Stress is on the rise in the U.S. In fact, 24 percent of U.S. adults surveyed for a 2015 American Psychological Association study noted that they were highly stressed–a marked increase from 18 percent in 2014. High stress levels can damage a person’s health, and if left unchecked, stress can directly contribute to a number of serious maladies, including diabetes, high blood pressure, and heart disease. Combating stress on a daily basis is critical, and thankfully, there are a number of techniques that can enable someone to reduce their personal stress levels. From breathing exercises to martial arts, here are a few alternative–and effective–methods for alleviating stress.
Using positive affirmations repeatedly can have a calming effect when we are stressed or anxious. Affirmations can help combat anxiety provoking thoughts by turning our attention to thoughts of calmness, peace, serenity and confidence. Often a vicious cycle of stress, anxiety, fear and negative self-talk can quickly develop, we can lose sleep, feel powerless, out of control and fatigued.

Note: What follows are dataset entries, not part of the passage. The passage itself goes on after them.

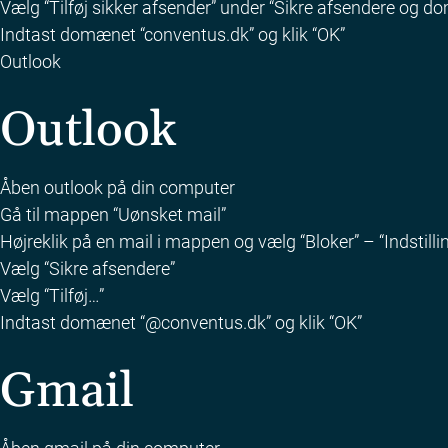
Vælg “Tilføj sikker afsender” under “Sikre afsendere og 
Indtast domænet “conventus.dk” og klik “OK”
Outlook
Outlook
Åben outlook på din computer
Gå til mappen “Uønsket mail”
Højreklik på en mail i mappen og vælg “Bloker” – “Indstilli
Vælg “Sikre afsendere”
Vælg “Tilføj…”
Indtast domænet “@conventus.dk” og klik “OK”
Gmail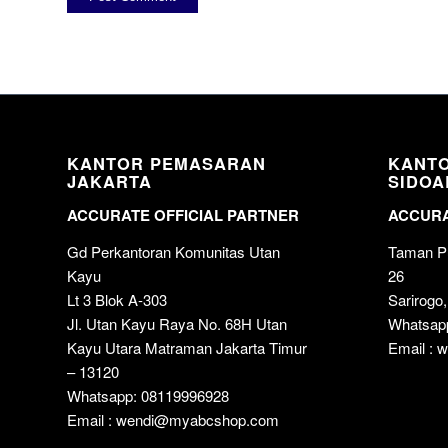
KANTOR PEMASARAN
KANT
JAKARTA
SIDOA
ACCURATE OFFICIAL PARTNER
ACCURA
Gd Perkantoran Komunitas Utan
Taman Pu
Kayu
26
Lt 3 Blok A-303
Sarirogo,
Jl. Utan Kayu Raya No. 68H Utan
Whatsap
Kayu Utara Matraman Jakarta Timur
Email :
– 13120
Whatsapp: 08119996928
Email : wendi@myabcshop.com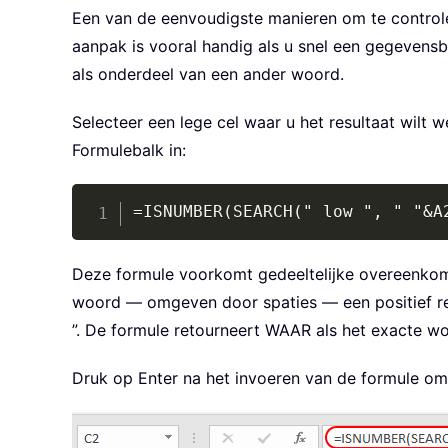
Een van de eenvoudigste manieren om te controle
aanpak is vooral handig als u snel een gegevensbe
als onderdeel van een ander woord.
Selecteer een lege cel waar u het resultaat wilt
Formulebalk in:
=ISNUMBER(SEARCH(" low ", " "&A
Deze formule voorkomt gedeeltelijke overeenkoms
woord — omgeven door spaties — een positief resul
”. De formule retourneert WAAR als het exacte wo
Druk op Enter na het invoeren van de formule om he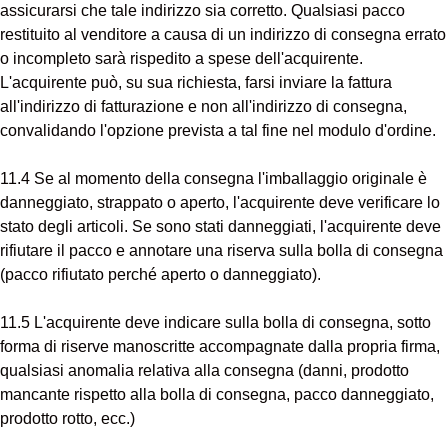
assicurarsi che tale indirizzo sia corretto. Qualsiasi pacco
restituito al venditore a causa di un indirizzo di consegna errato
o incompleto sarà rispedito a spese dell'acquirente.
L'acquirente può, su sua richiesta, farsi inviare la fattura
all'indirizzo di fatturazione e non all'indirizzo di consegna,
convalidando l'opzione prevista a tal fine nel modulo d'ordine.
11.4 Se al momento della consegna l'imballaggio originale è
danneggiato, strappato o aperto, l'acquirente deve verificare lo
stato degli articoli. Se sono stati danneggiati, l'acquirente deve
rifiutare il pacco e annotare una riserva sulla bolla di consegna
(pacco rifiutato perché aperto o danneggiato).
11.5 L'acquirente deve indicare sulla bolla di consegna, sotto
forma di riserve manoscritte accompagnate dalla propria firma,
qualsiasi anomalia relativa alla consegna (danni, prodotto
mancante rispetto alla bolla di consegna, pacco danneggiato,
prodotto rotto, ecc.)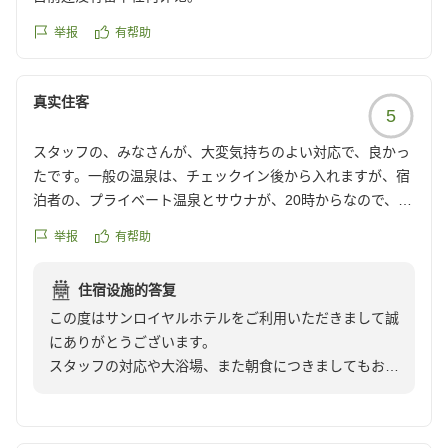
この度はお忙しい中ご投稿いただきまして誠にありがと
うございます。
举报
有帮助
お客様のまたのご利用をスタッフ一同心よりお待ち申し
真实住客
5
スタッフの、みなさんが、大変気持ちのよい対応で、良かっ
たです。一般の温泉は、チェックイン後から入れますが、宿
泊者の、プライベート温泉とサウナが、20時からなので、こ
れも、チェックインと、同時にしていただいたら、待つこと
举报
有帮助
なく、疲れが、取れます。何か工夫されたら、いかがでしょ
うか。朝食の、バイキングも、美味しく、頂きました。あり
住宿设施的答复
がとございました。
この度はサンロイヤルホテルをご利用いただきまして誠
にありがとうございます。
スタッフの対応や大浴場、また朝食につきましてもお褒
めのお言葉を頂き大変嬉しく思います。当ホテルの大浴
場は、日帰り入浴のみ利用することもできる関係で、2
階のサウナに関しましてはご宿泊者様専用という事で時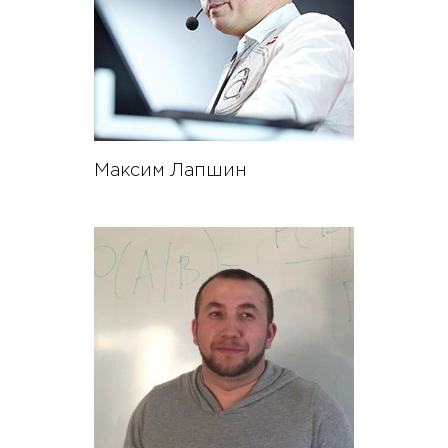
Максим Лапшин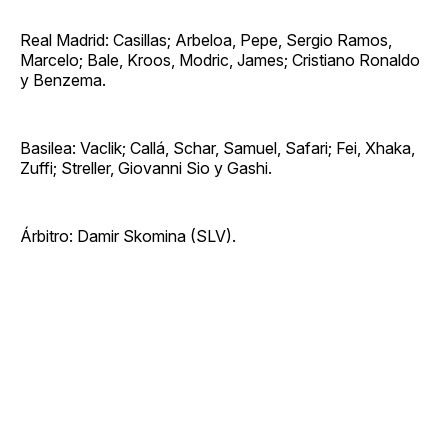
Real Madrid: Casillas; Arbeloa, Pepe, Sergio Ramos,
Marcelo; Bale, Kroos, Modric, James; Cristiano Ronaldo
y Benzema.
Basilea: Vaclik; Callá, Schar, Samuel, Safari; Fei, Xhaka,
Zuffi; Streller, Giovanni Sio y Gashi.
Árbitro: Damir Skomina (SLV).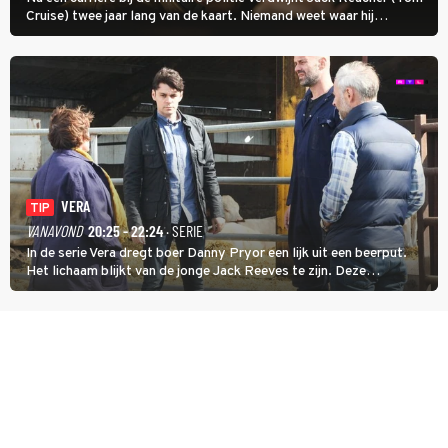
Cruise) twee jaar lang van de kaart. Niemand weet waar hij
uithangt, totdat moordverdachte James Barr naar hem vraagt.
VERA
TIP
VANAVOND
20:25 - 22:24
· SERIE
In de serie Vera dregt boer Danny Pryor een lijk uit een beerput.
Het lichaam blijkt van de jonge Jack Reeves te zijn. Deze
homoseksuele woonwagenbewoner had gebroken met zijn familie
en verliet het kamp met slaande ruzie.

Our own “negative self-talk” can increase our anxiety. To empower ourselves and take control we need to turn the negative self-talk into a positive one.
Here are some self-help tips to combat the daily stress and anxiety
- Create your own affirmations: Here are some examples, follow the construct of I, your goal and a reward and you are already halfway there.
- Deep abdominal breathing: Breathing in deeply and slowly through your nose, taking the air right down to your abdomen, saying the word “calm” to yourself as you breathe in and breath out slowly and gently can help increase that relaxation.
- Progressive relaxation: Lie down in a comfortable position relaxing all the muscles, as you visualize the stress and tension leaving your body with each breath, and think the word “relax.” Start with a minute a day and gradually build up to 20 minutes, relaxing music can help deepen this experience.
A Qigong warm-up Exercise
Traditional Chinese medicine has a complex approach to understanding stress and anxiety based on individualized pattern diagnosis and treatment. However, most people can benefit from acupuncture, massage, and meditative practices focused on rooting, grounding, or sinking the Qi into the lower body. This simple exercise helps to calm the mind and relieve muscle tension in the neck and shoulders, where many people hold their stress. Here is a step-by-step guide on how to perform this tension relieving exercise
- Stand with feet shoulder-width apart, knees slightly bent, and shoulders relaxed.
- Shift the weight slowly side to side. Allow the knees to bend and the upper body to slightly tilt to the side and sink towards the foot you shift to.
- Allow the arms to hang, feeling the gentle pull of gravity on your arm and shoulder.
- Imagine that with every tilt and shift, the arm is relaxing so much that it stretches and sinks towards the floor.
- Feel the tension melting down your shoulders and arms, sinking towards the ground.
- After 1-3 minutes, gradually decrease the depth of the weight shift, tilt of the torso, and stretch of the arm.
- End back in the center, breathing deeply to the lower abdomen.
- Return to your daily activities feeling grounded, revitalized, and relaxed!
Practicing these two tools has been shown through scientific studies to facilitate the rate of recovery for those affected by stress and anxiety.